--- ASSIGNMENT ---
The records below must be written out exactly, with every picture left behind.

▬▬▬

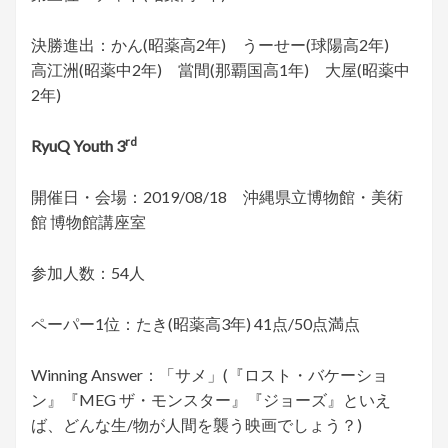
決勝進出：かん(昭薬高2年) うーせー(球陽高2年)
高江洲(昭薬中2年) 當間(那覇国高1年) 大屋(昭薬中
2年)
rd
RyuQ Youth 3
開催日・会場：2019/08/18 沖縄県立博物館・美術
館 博物館講座室
参加人数：54人
ペーパー1位：たき(昭薬高3年) 41点/50点満点
Winning Answer：「サメ」(『ロスト・バケーショ
ン』『MEG ザ・モンスター』『ジョーズ』といえ
ば、どんな生/物が人間を襲う映画でしょう？)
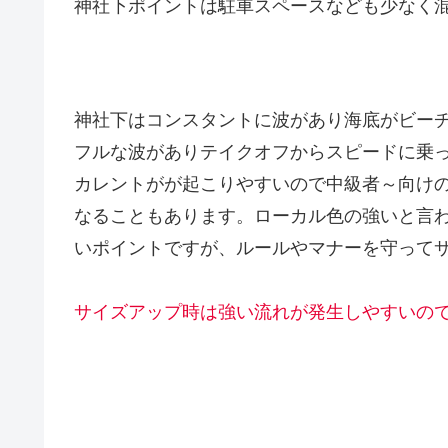
神社下ポイントは駐車スペースなども少なく
神社下はコンスタントに波があり海底がビー
フルな波がありテイクオフからスピードに乗
カレントがが起こりやすいので中級者～向け
なることもあります。ローカル色の強いと言
いポイントですが、ルールやマナーを守ってサー
サイズアップ時は強い流れが発生しやすいの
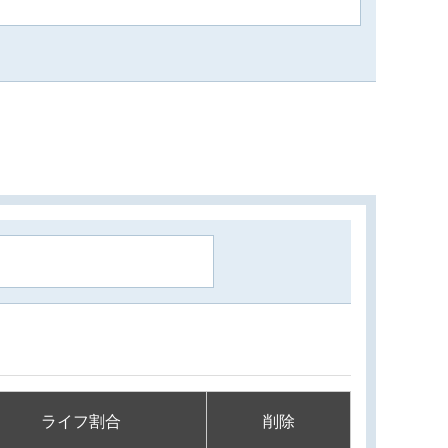
ライフ割合
削除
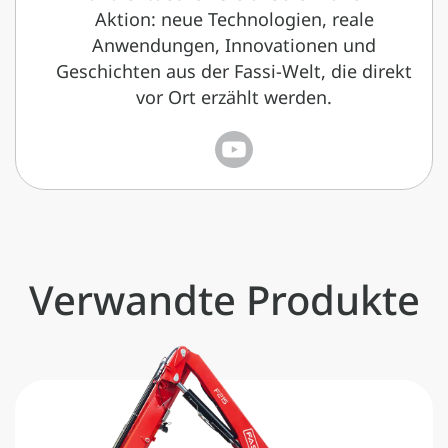
Aktion: neue Technologien, reale
Anwendungen, Innovationen und
Geschichten aus der Fassi-Welt, die direkt
vor Ort erzählt werden.
Verwandte Produkte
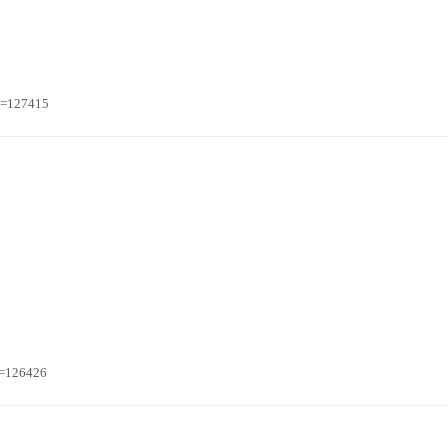
n=127415
n=126426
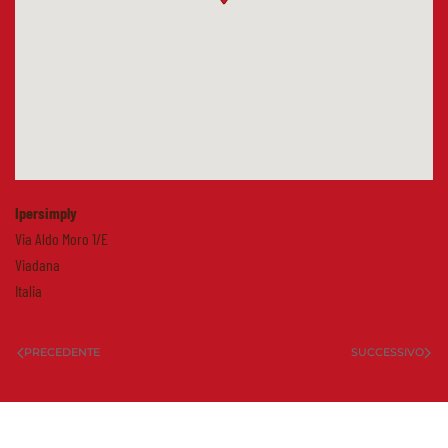
Ipersimply
Via Aldo Moro 1/E
Viadana
Italia
PRECEDENTE
SUCCESSIVO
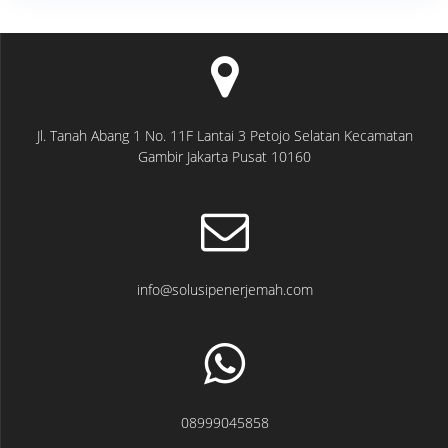
Jl. Tanah Abang 1 No. 11F Lantai 3 Petojo Selatan Kecamatan
Gambir Jakarta Pusat 10160
info@solusipenerjemah.com
08999045858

▬▬▬

--- EXERCISE RESULT ---
決勝進出：かん(昭薬高2年) うーせー(球陽高2年)
高江洲(昭薬中2年) 當間(那覇国高1年) 大屋(昭薬中
2年)
rd
RyuQ Youth 3
開催日・会場：2019/08/18 沖縄県立博物館・美術
館 博物館講座室
参加人数：54人
ペーパー1位：たき(昭薬高3年) 41点/50点満点
Winning Answer：「サメ」(『ロスト・バケーショ
ン』『MEG ザ・モンスター』『ジョーズ』といえ
ば、どんな生/物が人間を襲う映画でしょう？)
神社下ポイントは駐車スペースなども少なく
神社下はコンスタントに波があり海底がビー
フルな波がありテイクオフからスピードに乗
カレントがが起こりやすいので中級者～向け
なることもあります。ローカル色の強いと言
いポイントですが、ルールやマナーを守ってサー
サイズアップ時は強い流れが発生しやすいの
ライフ割合
削除
Aktion: neue Technologien, reale
Anwendungen, Innovationen und
Geschichten aus der Fassi-Welt, die direkt
vor Ort erzählt werden.
Verwandte Produkte
n=127415
n=126426
Ipersimply
Via Aldo Moro 1/E
Viadana
Italia
PRECEDENTE
SUCCESSIVO
Jl. Tanah Abang 1 No. 11F Lantai 3 Petojo Selatan Kecamatan
Gambir Jakarta Pusat 10160
info@solusipenerjemah.com
08999045858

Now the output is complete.